* [About this exercise]
Nothing in the entries may differ when you return them.
**** Provided data ****
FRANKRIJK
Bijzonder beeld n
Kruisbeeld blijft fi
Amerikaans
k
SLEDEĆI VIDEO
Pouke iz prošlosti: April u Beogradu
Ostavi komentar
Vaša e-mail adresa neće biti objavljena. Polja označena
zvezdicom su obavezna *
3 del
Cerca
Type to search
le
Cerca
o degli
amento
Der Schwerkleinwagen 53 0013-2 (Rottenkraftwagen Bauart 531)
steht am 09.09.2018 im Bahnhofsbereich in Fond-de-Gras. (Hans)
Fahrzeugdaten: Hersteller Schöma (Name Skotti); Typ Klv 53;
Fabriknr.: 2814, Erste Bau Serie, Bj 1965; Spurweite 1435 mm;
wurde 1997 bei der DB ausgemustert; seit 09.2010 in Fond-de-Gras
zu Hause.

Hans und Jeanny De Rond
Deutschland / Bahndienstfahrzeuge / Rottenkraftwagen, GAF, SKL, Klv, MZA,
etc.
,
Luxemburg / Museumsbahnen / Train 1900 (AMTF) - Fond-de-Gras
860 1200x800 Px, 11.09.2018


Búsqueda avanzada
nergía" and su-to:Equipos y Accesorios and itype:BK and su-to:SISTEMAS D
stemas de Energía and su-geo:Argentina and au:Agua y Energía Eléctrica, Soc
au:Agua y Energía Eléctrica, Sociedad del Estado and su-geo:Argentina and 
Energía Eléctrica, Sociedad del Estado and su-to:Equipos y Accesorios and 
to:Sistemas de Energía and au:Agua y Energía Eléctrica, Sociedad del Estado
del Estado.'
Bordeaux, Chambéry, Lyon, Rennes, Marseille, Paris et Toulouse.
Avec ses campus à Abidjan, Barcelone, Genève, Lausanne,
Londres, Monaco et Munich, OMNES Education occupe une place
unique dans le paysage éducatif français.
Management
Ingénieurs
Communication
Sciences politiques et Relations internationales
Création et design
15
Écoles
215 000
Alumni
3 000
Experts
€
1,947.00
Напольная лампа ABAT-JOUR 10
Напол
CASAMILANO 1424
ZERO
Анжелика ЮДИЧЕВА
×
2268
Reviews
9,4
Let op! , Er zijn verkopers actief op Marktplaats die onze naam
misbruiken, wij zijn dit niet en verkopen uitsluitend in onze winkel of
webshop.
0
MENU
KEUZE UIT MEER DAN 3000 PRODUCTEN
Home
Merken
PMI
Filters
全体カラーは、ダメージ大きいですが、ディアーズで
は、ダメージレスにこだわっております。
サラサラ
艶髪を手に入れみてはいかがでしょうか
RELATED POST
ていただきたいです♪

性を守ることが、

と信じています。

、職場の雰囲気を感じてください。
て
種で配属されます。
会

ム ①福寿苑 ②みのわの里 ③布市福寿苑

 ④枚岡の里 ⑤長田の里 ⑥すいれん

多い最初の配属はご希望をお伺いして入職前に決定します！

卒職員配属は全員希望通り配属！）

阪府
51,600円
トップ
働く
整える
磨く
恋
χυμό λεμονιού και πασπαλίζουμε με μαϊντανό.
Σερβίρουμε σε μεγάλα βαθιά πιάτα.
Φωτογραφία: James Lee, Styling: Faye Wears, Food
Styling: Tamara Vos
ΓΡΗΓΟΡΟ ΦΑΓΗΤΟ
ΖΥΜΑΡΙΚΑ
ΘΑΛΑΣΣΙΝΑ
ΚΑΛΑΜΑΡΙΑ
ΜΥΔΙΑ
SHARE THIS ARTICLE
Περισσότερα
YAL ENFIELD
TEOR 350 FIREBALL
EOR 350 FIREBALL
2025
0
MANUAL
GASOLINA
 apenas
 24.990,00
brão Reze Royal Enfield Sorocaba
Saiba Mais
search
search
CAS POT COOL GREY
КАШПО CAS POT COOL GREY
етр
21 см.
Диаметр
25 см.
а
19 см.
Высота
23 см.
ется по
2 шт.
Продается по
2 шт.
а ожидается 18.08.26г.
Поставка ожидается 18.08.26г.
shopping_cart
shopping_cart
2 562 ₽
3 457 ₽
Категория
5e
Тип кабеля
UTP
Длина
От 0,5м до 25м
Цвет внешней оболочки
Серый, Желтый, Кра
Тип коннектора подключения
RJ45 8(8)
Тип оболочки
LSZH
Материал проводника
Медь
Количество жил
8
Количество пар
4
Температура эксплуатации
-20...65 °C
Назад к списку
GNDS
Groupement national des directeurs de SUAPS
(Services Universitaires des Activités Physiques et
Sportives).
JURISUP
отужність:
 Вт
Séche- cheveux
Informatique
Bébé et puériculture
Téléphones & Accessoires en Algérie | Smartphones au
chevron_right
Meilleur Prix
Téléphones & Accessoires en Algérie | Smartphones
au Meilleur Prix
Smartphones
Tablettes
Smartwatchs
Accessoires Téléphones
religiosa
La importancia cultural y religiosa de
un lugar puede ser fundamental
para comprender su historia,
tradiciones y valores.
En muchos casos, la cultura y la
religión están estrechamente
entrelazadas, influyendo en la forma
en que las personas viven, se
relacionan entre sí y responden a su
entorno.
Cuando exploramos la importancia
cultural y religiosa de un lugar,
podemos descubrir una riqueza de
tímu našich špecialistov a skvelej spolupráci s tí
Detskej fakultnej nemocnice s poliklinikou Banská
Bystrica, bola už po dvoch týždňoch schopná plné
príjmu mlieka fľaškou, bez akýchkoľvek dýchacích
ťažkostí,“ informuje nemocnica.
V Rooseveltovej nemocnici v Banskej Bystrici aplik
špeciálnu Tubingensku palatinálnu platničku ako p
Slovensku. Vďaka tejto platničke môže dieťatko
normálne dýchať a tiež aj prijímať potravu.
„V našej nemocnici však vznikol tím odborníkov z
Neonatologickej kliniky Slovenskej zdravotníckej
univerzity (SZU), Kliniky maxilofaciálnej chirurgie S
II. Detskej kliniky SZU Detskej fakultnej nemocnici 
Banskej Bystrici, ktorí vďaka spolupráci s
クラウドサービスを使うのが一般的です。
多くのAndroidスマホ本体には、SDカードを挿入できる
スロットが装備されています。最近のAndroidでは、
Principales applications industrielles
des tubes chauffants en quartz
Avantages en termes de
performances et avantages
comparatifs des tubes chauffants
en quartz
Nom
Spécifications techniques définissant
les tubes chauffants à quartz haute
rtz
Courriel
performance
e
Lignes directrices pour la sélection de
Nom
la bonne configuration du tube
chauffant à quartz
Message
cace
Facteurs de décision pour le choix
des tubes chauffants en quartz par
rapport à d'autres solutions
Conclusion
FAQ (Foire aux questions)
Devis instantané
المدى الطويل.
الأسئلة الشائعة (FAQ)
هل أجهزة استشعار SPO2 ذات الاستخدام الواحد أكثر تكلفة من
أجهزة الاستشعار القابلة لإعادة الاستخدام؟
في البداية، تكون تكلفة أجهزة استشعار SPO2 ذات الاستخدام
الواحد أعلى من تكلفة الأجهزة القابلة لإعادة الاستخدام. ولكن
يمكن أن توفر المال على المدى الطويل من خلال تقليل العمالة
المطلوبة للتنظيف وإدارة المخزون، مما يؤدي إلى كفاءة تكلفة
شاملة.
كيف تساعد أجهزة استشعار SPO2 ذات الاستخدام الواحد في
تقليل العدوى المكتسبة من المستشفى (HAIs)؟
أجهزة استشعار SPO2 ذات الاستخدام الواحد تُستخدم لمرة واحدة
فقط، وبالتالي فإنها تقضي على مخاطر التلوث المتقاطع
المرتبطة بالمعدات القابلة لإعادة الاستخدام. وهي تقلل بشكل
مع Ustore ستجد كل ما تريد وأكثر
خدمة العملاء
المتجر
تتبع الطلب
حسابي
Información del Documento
****
* [Response box]
FRANKRIJK
Bijzonder beeld n
Kruisbeeld blijft fi
Amerikaans
k
SLEDEĆI VIDEO
Pouke iz prošlosti: April u Beogradu
Ostavi komentar
Vaša e-mail adresa neće biti objavljena. Polja označena
zvezdicom su obavezna *
3 del
Cerca
Type to search
le
Cerca
o degli
amento
Der Schwerkleinwagen 53 0013-2 (Rottenkraftwagen Bauart 531)
steht am 09.09.2018 im Bahnhofsbereich in Fond-de-Gras. (Hans)
Fahrzeugdaten: Hersteller Schöma (Name Skotti); Typ Klv 53;
Fabriknr.: 2814, Erste Bau Serie, Bj 1965; Spurweite 1435 mm;
wurde 1997 bei der DB ausgemustert; seit 09.2010 in Fond-de-Gras
zu Hause.

Hans und Jeanny De Rond
Deutschland / Bahndienstfahrzeuge / Rottenkraftwagen, GAF, SKL, Klv, MZA,
etc.
,
Luxemburg / Museumsbahnen / Train 1900 (AMTF) - Fond-de-Gras
860 1200x800 Px, 11.09.2018


Búsqueda avanzada
nergía" and su-to:Equipos y Accesorios and itype:BK and su-to:SISTEMAS D
stemas de Energía and su-geo:Argentina and au:Agua y Energía Eléctrica, Soc
au:Agua y Energía Eléctrica, Sociedad del Estado and su-geo:Argentina and 
Energía Eléctrica, Sociedad del Estado and su-to:Equipos y Accesorios and 
to:Sistemas de Energía and au:Agua y Energía Eléctrica, Sociedad del Estado
del Estado.'
Bordeaux, Chambéry, Lyon, Rennes, Marseille, Paris et Toulouse.
Avec ses campus à Abidjan, Barcelone, Genève, Lausanne,
Londres, Monaco et Munich, OMNES Education occupe une place
unique dans le paysage éducatif français.
Management
Ingénieurs
Communication
Sciences politiques et Relations internationales
Création et design
15
Écoles
215 000
Alumni
3 000
Experts
€
1,947.00
Напольная лампа ABAT-JOUR 10
Напол
CASAMILANO 1424
ZERO
Анжелика ЮДИЧЕВА
×
2268
Reviews
9,4
Let op! , Er zijn verkopers actief op Marktplaats die onze naam
misbruiken, wij zijn dit niet en verkopen uitsluitend in onze winkel of
webshop.
0
MENU
KEUZE UIT MEER DAN 3000 PRODUCTEN
Home
Merken
PMI
Filters
全体カラーは、ダメージ大きいですが、ディアーズで
は、ダメージレスにこだわっております。
サラサラ
艶髪を手に入れみてはいかがでしょうか
RELATED POST
ていただきたいです♪

性を守ることが、

と信じています。

、職場の雰囲気を感じてください。
て
種で配属されます。
会

ム ①福寿苑 ②みのわの里 ③布市福寿苑

 ④枚岡の里 ⑤長田の里 ⑥すいれん

多い最初の配属はご希望をお伺いして入職前に決定します！

卒職員配属は全員希望通り配属！）

阪府
51,600円
トップ
働く
整える
磨く
恋
χυμό λεμονιού και πασπαλίζουμε με μαϊντανό.
Σερβίρουμε σε μεγάλα βαθιά πιάτα.
Φωτογραφία: James Lee, Styling: Faye Wears, Food
Styling: Tamara Vos
ΓΡΗΓΟΡΟ ΦΑΓΗΤΟ
ΖΥΜΑΡΙΚΑ
ΘΑΛΑΣΣΙΝΑ
ΚΑΛΑΜΑΡΙΑ
ΜΥΔΙΑ
SHARE THIS ARTICLE
Περισσότερα
YAL ENFIELD
TEOR 350 FIREBALL
EOR 350 FIREBALL
2025
0
MANUAL
GASOLINA
 apenas
 24.990,00
brão Reze Royal Enfield Sorocaba
Saiba Mais
search
search
CAS POT COOL GREY
КАШПО CAS POT COOL GREY
етр
21 см.
Диаметр
25 см.
а
19 см.
Высота
23 см.
ется по
2 шт.
Продается по
2 шт.
а ожидается 18.08.26г.
Поставка ожидается 18.08.26г.
shopping_cart
shopping_cart
2 562 ₽
3 457 ₽
Категория
5e
Тип кабеля
UTP
Длина
От 0,5м до 25м
Цвет внешней оболочки
Серый, Желтый, Кра
Тип коннектора подключения
RJ45 8(8)
Тип оболочки
LSZH
Материал проводника
Медь
Количество жил
8
Количество пар
4
Температура эксплуатации
-20...65 °C
Назад к списку
GNDS
Groupement national des directeurs de SUAPS
(Services Universitaires des Activités Physiques et
Sportives).
JURISUP
отужність:
 Вт
Séche- cheveux
Informatique
Bébé et puériculture
Téléphones & Accessoires en Algérie | Smartphones au
chevron_right
Meilleur Prix
Téléphones & Accessoires en Algérie | Smartphones
au Meilleur Prix
Smartphones
Tablettes
Smartwatchs
Accessoires Téléphones
religiosa
La importancia cultural y religiosa de
un lugar puede ser fundamental
para comprender su historia,
tradiciones y valores.
En muchos casos, la cultura y la
religión están estrechamente
entrelazadas, influyendo en la forma
en que las personas viven, se
relacionan entre sí y responden a su
entorno.
Cuando exploramos la importancia
cultural y religiosa de un lugar,
podemos descubrir una riqueza de
tímu našich špecialistov a skvelej spolupráci s tí
Detskej fakultnej nemocnice s poliklinikou Banská
Bystrica, bola už po dvoch týždňoch schopná plné
príjmu mlieka fľaškou, bez akýchkoľvek dýchacích
ťažkostí,“ informuje nemocnica.
V Rooseveltovej nemocnici v Banskej Bystrici aplik
špeciálnu Tubingensku palatinálnu platničku ako p
Slovensku. Vďaka tejto platničke môže dieťatko
normálne dýchať a tiež aj prijímať potravu.
„V našej nemocnici však vznikol tím odborníkov z
Neonatologickej kliniky Slovenskej zdravotníckej
univerzity (SZU), Kliniky maxilofaciálnej chirurgie S
II. Detskej kliniky SZU Detskej fakultnej nemocnici 
Banskej Bystrici, ktorí vďaka spolupráci s
クラウドサービスを使うのが一般的です。
多くのAndroidスマホ本体には、SDカードを挿入できる
スロットが装備されています。最近のAndroidでは、
Principales applications industrielles
des tubes chauffants en quartz
Avantages en termes de
performances et avantages
comparatifs des tubes chauffants
en quartz
Nom
Spécifications techniques définissant
les tubes chauffants à quartz haute
rtz
Courriel
performance
e
Lignes directrices pour la sélection de
Nom
la bonne configuration du tube
chauffant à quartz
Message
cace
Facteurs de décision pour le choix
des tubes chauffants en quartz par
rapport à d'autres solutions
Conclusion
FAQ (Foire aux questions)
Devis instantané
المدى الطويل.
الأسئلة الشائعة (FAQ)
هل أجهزة استشعار SPO2 ذات الاستخدام الواحد أكثر تكلفة من
أجهزة الاستشعار القابلة لإعادة الاستخدام؟
في البداية، تكون تكلفة أجهزة استشعار SPO2 ذات الاستخدام
الواحد أعلى من تكلفة الأجهزة القابلة لإعادة الاستخدام. ولكن
يمكن أن توفر المال على المدى الطويل من خلال تقليل العمالة
المطلوبة للتنظيف وإدارة المخزون، مما يؤدي إلى كفاءة تكلفة
شاملة.
كيف تساعد أجهزة استشعار SPO2 ذات الاستخدام الواحد في
تقليل العدوى المكتسبة من المستشفى (HAIs)؟
أجهزة استشعار SPO2 ذات الاستخدام الواحد تُستخدم لمرة واحدة
فقط، وبالتالي فإنها تقضي على مخاطر التلوث المتقاطع
المرتبطة بالمعدات القابلة لإعادة الاستخدام. وهي تقلل بشكل
مع Ustore ستجد كل ما تريد وأكثر
خدمة العملاء
المتجر
تتبع الطلب
حسابي
Información del Documento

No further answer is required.